Provided material »

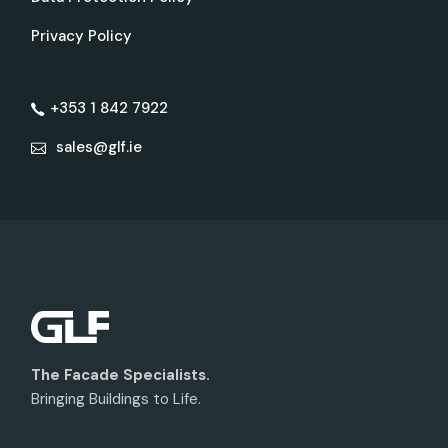
Privacy Policy
+353 1 842 7922
sales@glf.ie
The Facade Specialists.
Bringing Buildings to Life.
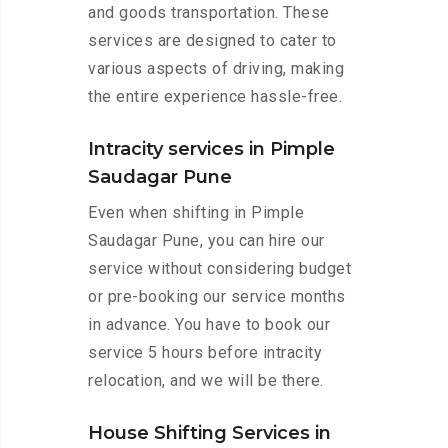
and goods transportation. These
services are designed to cater to
various aspects of driving, making
the entire experience hassle-free.
Intracity services in Pimple
Saudagar Pune
Even when shifting in Pimple
Saudagar Pune, you can hire our
service without considering budget
or pre-booking our service months
in advance. You have to book our
service 5 hours before intracity
relocation, and we will be there.
House Shifting Services in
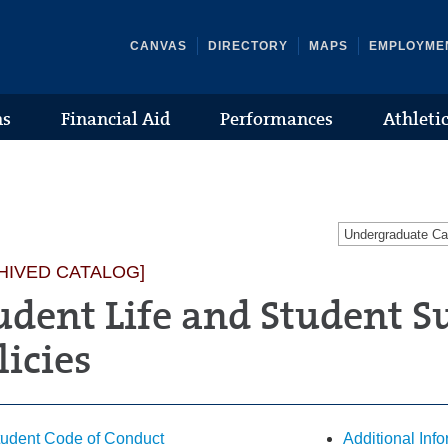
CANVAS
DIRECTORY
MAPS
EMPLOYME
ns
Financial Aid
Performances
Athleti
Undergraduate C
HIVED CATALOG]
udent Life and Student S
licies
tudent Code of Conduct
Additional Inf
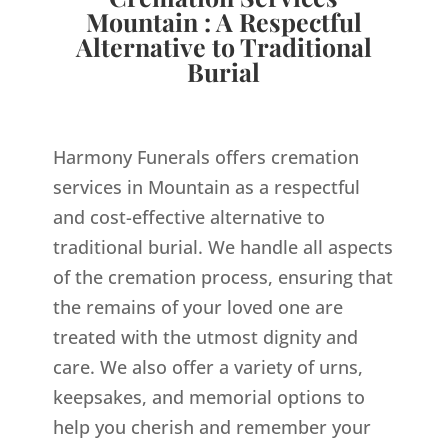
Mountain : A Respectful
Alternative to Traditional
Burial
Harmony Funerals offers cremation
services in Mountain as a respectful
and cost-effective alternative to
traditional burial. We handle all aspects
of the cremation process, ensuring that
the remains of your loved one are
treated with the utmost dignity and
care. We also offer a variety of urns,
keepsakes, and memorial options to
help you cherish and remember your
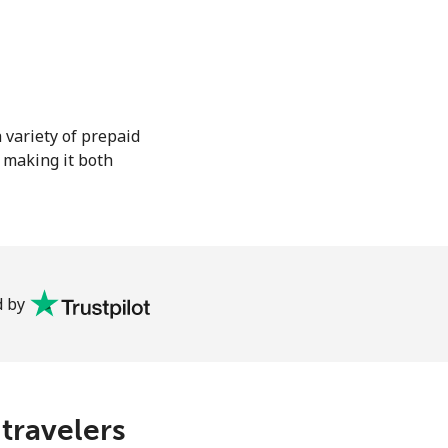
 variety of prepaid
, making it both
 by
 travelers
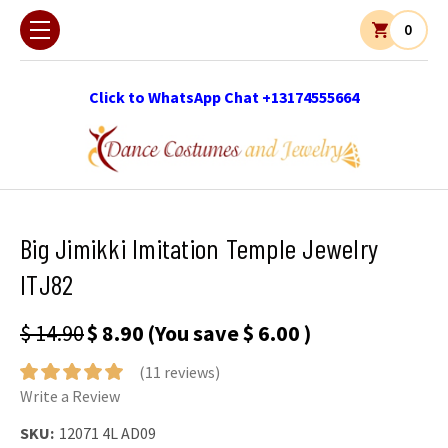
0
Click to WhatsApp Chat +13174555664
Big Jimikki Imitation Temple Jewelry
ITJ82
$ 14.90
$ 8.90
(You save
$ 6.00
)
(11 reviews)
Write a Review
SKU:
12071 4L AD09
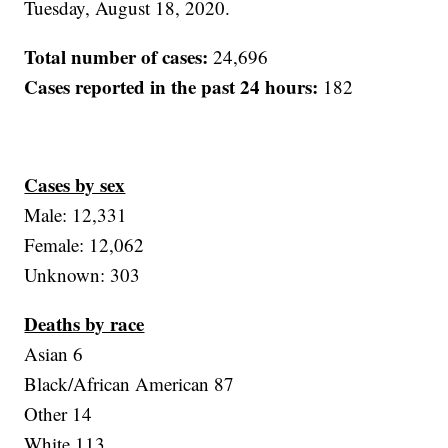
Tuesday, August 18, 2020.
Total number of cases:
24,696
Cases reported in the past 24 hours:
182
Cases by sex
Male: 12,331
Female: 12,062
Unknown: 303
Deaths by race
Asian 6
Black/African American 87
Other 14
White 113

Exercise prompt » Could you set down verbatim the lines from the beginning of the entries above through the line containing "keepsakes, and memorial options to", both included, leaving out the pictures?

Your solution »
Privacy Policy
+353 1 842 7922
sales@glf.ie
The Facade Specialists.
Bringing Buildings to Life.
and goods transportation. These
services are designed to cater to
various aspects of driving, making
the entire experience hassle-free.
Intracity services in Pimple
Saudagar Pune
Even when shifting in Pimple
Saudagar Pune, you can hire our
service without considering budget
or pre-booking our service months
in advance. You have to book our
service 5 hours before intracity
relocation, and we will be there.
House Shifting Services in
CANVAS
DIRECTORY
MAPS
EMPLOYME
ns
Financial Aid
Performances
Athleti
Undergraduate C
HIVED CATALOG]
udent Life and Student S
licies
tudent Code of Conduct
Additional Inf
Mountain : A Respectful
Alternative to Traditional
Burial
Harmony Funerals offers cremation
services in Mountain as a respectful
and cost-effective alternative to
traditional burial. We handle all aspects
of the cremation process, ensuring that
the remains of your loved one are
treated with the utmost dignity and
care. We also offer a variety of urns,
keepsakes, and memorial options to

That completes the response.